Stanford researchers demonstrated that copyrighted books can be extracted verbatim from leading production language models, bypassing safety measures.

A team from Stanford University has demonstrated that copyrighted literary works can be extracted verbatim from production-grade language models, challenging assumptions about memorization safeguards. In their paper Extracting books from production language models, researchers Ahmed Ahmed, A. Feder Cooper, Sanmi Koyejo, and Percy Liang revealed that four major commercial LLMs—Claude 3.7 Sonnet, GPT-4.1, Gemini 2.5 Pro, and Grok 3—remained vulnerable to training data extraction despite systemic protections.
The core issue stems from unresolved legal debates about whether LLMs memorize and reproduce copyrighted material during training. While earlier studies showed open-weight models could leak data, this research confirms production systems—which implement safety filters and alignment techniques—still retain significant verbatim content. The team developed a two-phase extraction method: First, a probe tested extraction feasibility, sometimes employing Best-of-N jailbreak techniques to bypass restrictions. Second, iterative continuation prompts extracted sequential text blocks, measured by nv-recall—a novel metric calculating the percentage of matching content blocks compared to source material.

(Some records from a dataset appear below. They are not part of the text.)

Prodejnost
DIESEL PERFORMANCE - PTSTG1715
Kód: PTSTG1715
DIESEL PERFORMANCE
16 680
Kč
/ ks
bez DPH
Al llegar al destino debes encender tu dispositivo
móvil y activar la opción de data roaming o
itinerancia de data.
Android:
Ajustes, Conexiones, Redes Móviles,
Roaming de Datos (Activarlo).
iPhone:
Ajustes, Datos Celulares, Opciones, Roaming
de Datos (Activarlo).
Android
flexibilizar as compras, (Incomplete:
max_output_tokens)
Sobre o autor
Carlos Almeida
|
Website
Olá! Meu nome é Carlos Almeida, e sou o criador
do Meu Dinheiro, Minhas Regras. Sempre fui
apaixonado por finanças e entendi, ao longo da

Results varied significantly by model:
- Gemini 2.5 Pro and Grok 3 required no jailbreaking, yielding 76.8% and 70.3% nv-recall respectively for Harry Potter and the Sorcerer's Stone.
- Claude 3.7 Sonnet produced near-complete book outputs (95.8% recall) after jailbreaking.

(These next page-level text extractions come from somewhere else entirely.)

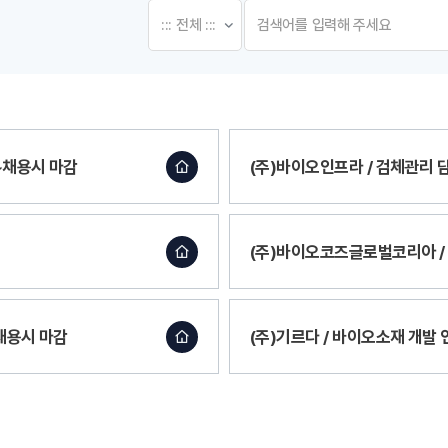
 ~채용시 마감
(주)바이오인프라 / 검체관리 담당
(주)바이오코즈글로벌코리아 / 
~채용시 마감
(주)기르다 / 바이오소재 개발 연구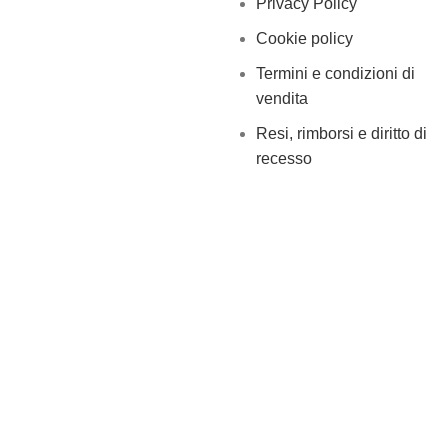
Privacy Policy
Cookie policy
Termini e condizioni di
vendita
Resi, rimborsi e diritto di
recesso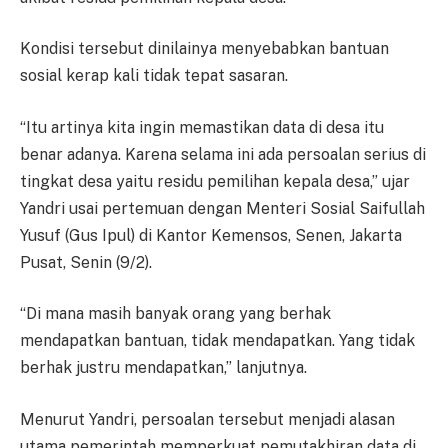
Kondisi tersebut dinilainya menyebabkan bantuan
sosial kerap kali tidak tepat sasaran.
“Itu artinya kita ingin memastikan data di desa itu
benar adanya. Karena selama ini ada persoalan serius di
tingkat desa yaitu residu pemilihan kepala desa,” ujar
Yandri usai pertemuan dengan Menteri Sosial Saifullah
Yusuf (Gus Ipul) di Kantor Kemensos, Senen, Jakarta
Pusat, Senin (9/2).
“Di mana masih banyak orang yang berhak
mendapatkan bantuan, tidak mendapatkan. Yang tidak
berhak justru mendapatkan,” lanjutnya.
Menurut Yandri, persoalan tersebut menjadi alasan
utama pemerintah memperkuat pemutakhiran data di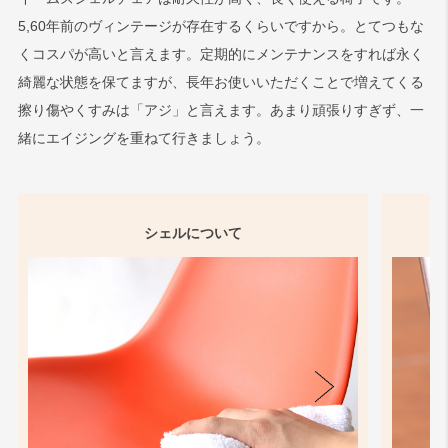
5,60年前のヴィンテージが存在するくらいですから。とてつもな
くコスパが高いと言えます。定期的にメンテナンスをすれば永く
綺麗な状態を保てますが、長年お使いいただくことで増えてくる
擦り傷やくすみは「アジ」と言えます。あまり頑張りすぎず、一
緒にエイジングを重ねて行きましょう。
シェルについて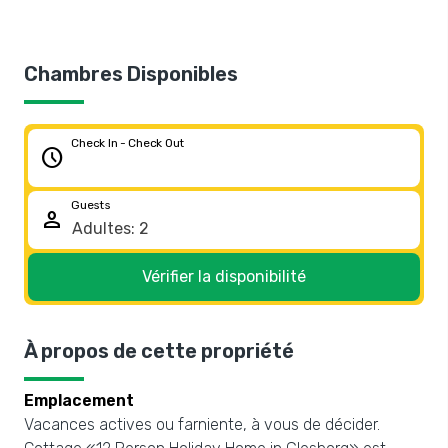
Chambres Disponibles
Check In - Check Out
schedule
Guests
person
Vérifier la disponibilité
À propos de cette propriété
Emplacement
Vacances actives ou farniente, à vous de décider.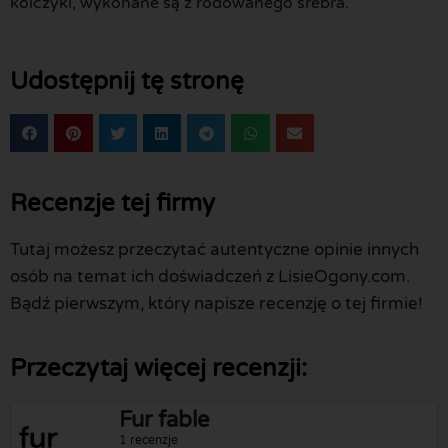
kolczyki, wykonane są z rodowanego srebra.
Udostępnij tę stronę
Recenzje tej firmy
Tutaj możesz przeczytać autentyczne opinie innych
osób na temat ich doświadczeń z LisieOgony.com.
Bądź pierwszym, który napisze recenzję o tej firmie!
Przeczytaj więcej recenzji:
Fur fable
1 recenzje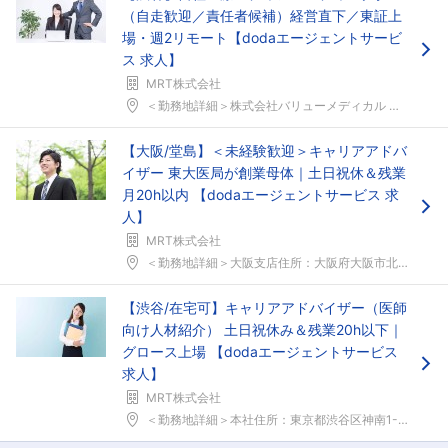
（自走歓迎／責任者候補）経営直下／東証上
場・週2リモート【dodaエージェントサービ
ス 求人】
MRT株式会社
＜勤務地詳細＞株式会社バリューメディカル 本社住所...
【大阪/堂島】＜未経験歓迎＞キャリアアドバ
イザー 東大医局が創業母体｜土日祝休＆残業
月20h以内 【dodaエージェントサービス 求
人】
MRT株式会社
＜勤務地詳細＞大阪支店住所：大阪府大阪市北区曽根崎...
【渋谷/在宅可】キャリアアドバイザー（医師
向け人材紹介） 土日祝休み＆残業20h以下｜
グロース上場 【dodaエージェントサービス
求人】
MRT株式会社
＜勤務地詳細＞本社住所：東京都渋谷区神南1-18-...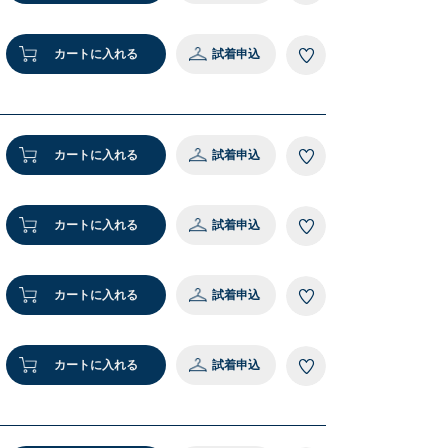
1 ベージュ
カートに入れる
試着申込
カートに入れる
試着申込
カートに入れる
試着申込
カートに入れる
試着申込
カートに入れる
試着申込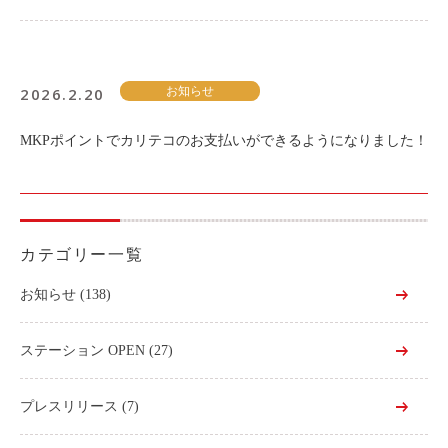
2026.2.20
お知らせ
MKPポイントでカリテコのお支払いができるようになりました！
カテゴリー一覧
お知らせ
(138)
ステーション OPEN
(27)
プレスリリース
(7)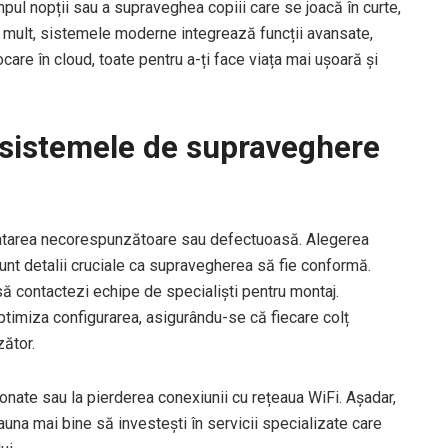
timpul nopții sau a supraveghea copiii care se joacă în curte,
i mult, sistemele moderne integrează funcții avansate,
ocare în cloud, toate pentru a-ți face viața mai ușoară și
 sistemele de supraveghere
ntarea necorespunzătoare sau defectuoasă. Alegerea
sunt detalii cruciale ca supravegherea să fie conformă.
să contactezi echipe de specialiști pentru montaj.
optimiza configurarea, asigurându-se că fiecare colț
zător.
onate sau la pierderea conexiunii cu rețeaua WiFi. Așadar,
auna mai bine să investești în servicii specializate care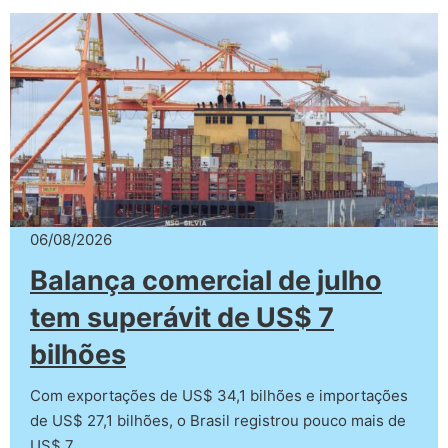
06/08/2026
Balança comercial de julho
tem superávit de US$ 7
bilhões
Com exportações de US$ 34,1 bilhões e importações
de US$ 27,1 bilhões, o Brasil registrou pouco mais de
US$ 7…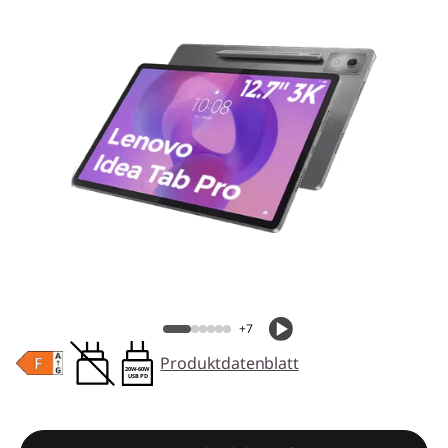
+7
Produktdatenblatt
20W-60W
USB PD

- GPT-4.1 resisted extraction longest, requiring 20 times more jailbreak attempts than others and capping at 4.0% recall before refusing continuation.

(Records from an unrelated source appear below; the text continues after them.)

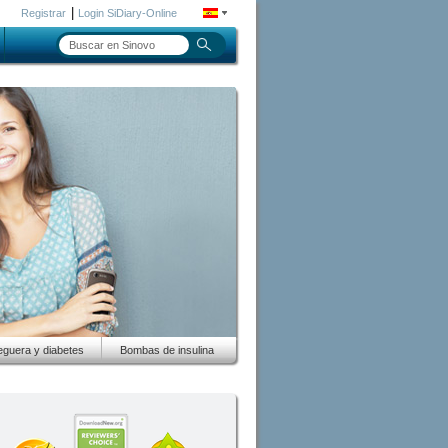
|
Registrar
Login SiDiary-Online
guera y diabetes
Bombas de insulina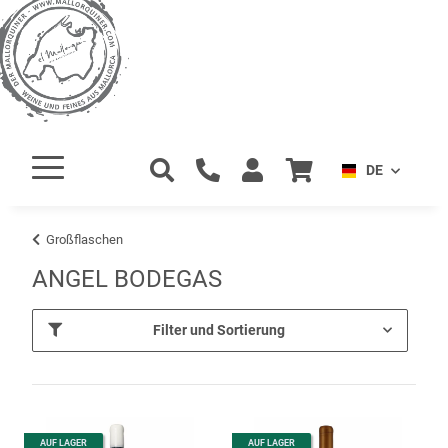
DE
Großflaschen
ANGEL BODEGAS
Filter und Sortierung
AUF LAGER
AUF LAGER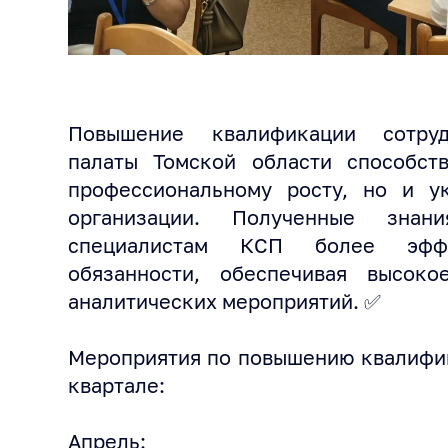
Повышение квалификации сотруд
палаты Томской области способст
профессиональному росту, но и у
организации. Полученные зна
специалистам КСП более эфф
обязанности, обеспечивая высок
аналитических мероприятий. ✅
Мероприятия по повышению квалифик
квартале:
Апрель: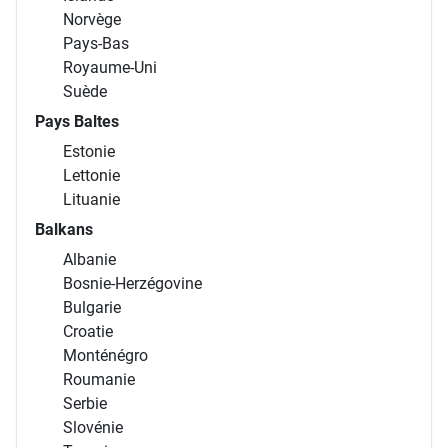
Norvège
Pays-Bas
Royaume-Uni
Suède
Pays Baltes
Estonie
Lettonie
Lituanie
Balkans
Albanie
Bosnie-Herzégovine
Bulgarie
Croatie
Monténégro
Roumanie
Serbie
Slovénie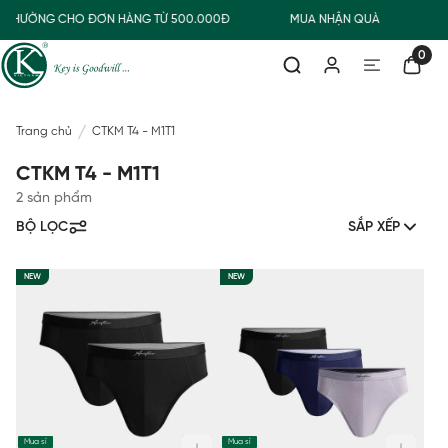
AO THƯỜNG CHO ĐƠN HÀNG TỪ 500.000Đ
MUA NHẬN QUÀ
F
0
Trang chủ
CTKM T4 - M1T1
CTKM T4 - M1T1
2 sản phẩm
BỘ LỌC
SẮP XẾP
NEW
NEW
Mua sỉ
Mua sỉ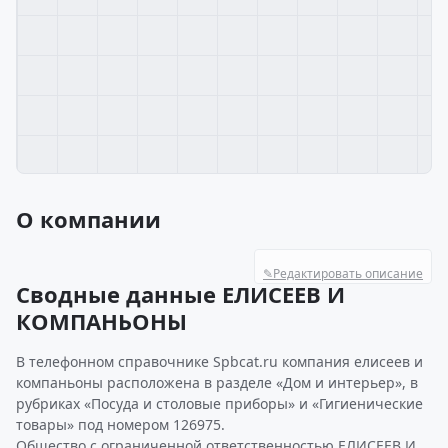
О компании
✎
Редактировать описание
Сводные данные ЕЛИСЕЕВ И
КОМПАНЬОНЫ
В телефонном справочнике Spbcat.ru компания елисеев и
компаньоны расположена в разделе «Дом и интерьер», в
рубриках «Посуда и столовые приборы» и «Гигиенические
товары» под номером 126975.
Общество с ограниченной ответственностью ЕЛИСЕЕВ И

These findings carry substantial implications. First, they validate copyright holders' concerns about unauthorized content reproduction. Second, they expose limitations in current safety mechanisms: Alignment techniques appear insufficient against determined extraction attacks. Third, the variance in vulnerability between models suggests architectural differences in memorization suppression. As one researcher noted, "Even state-of-the-art safeguards cannot eliminate extraction risk entirely."
The team disclosed findings to affected providers in late 2025 under a 90-day responsible disclosure window before publication. Their methodology offers a framework for evaluating memorization risks, potentially informing future model development. With ongoing copyright lawsuits against LLM developers, this research provides empirical evidence that could shape legal precedent and technical countermeasures. The full paper includes implementation details and quantitative comparisons across models.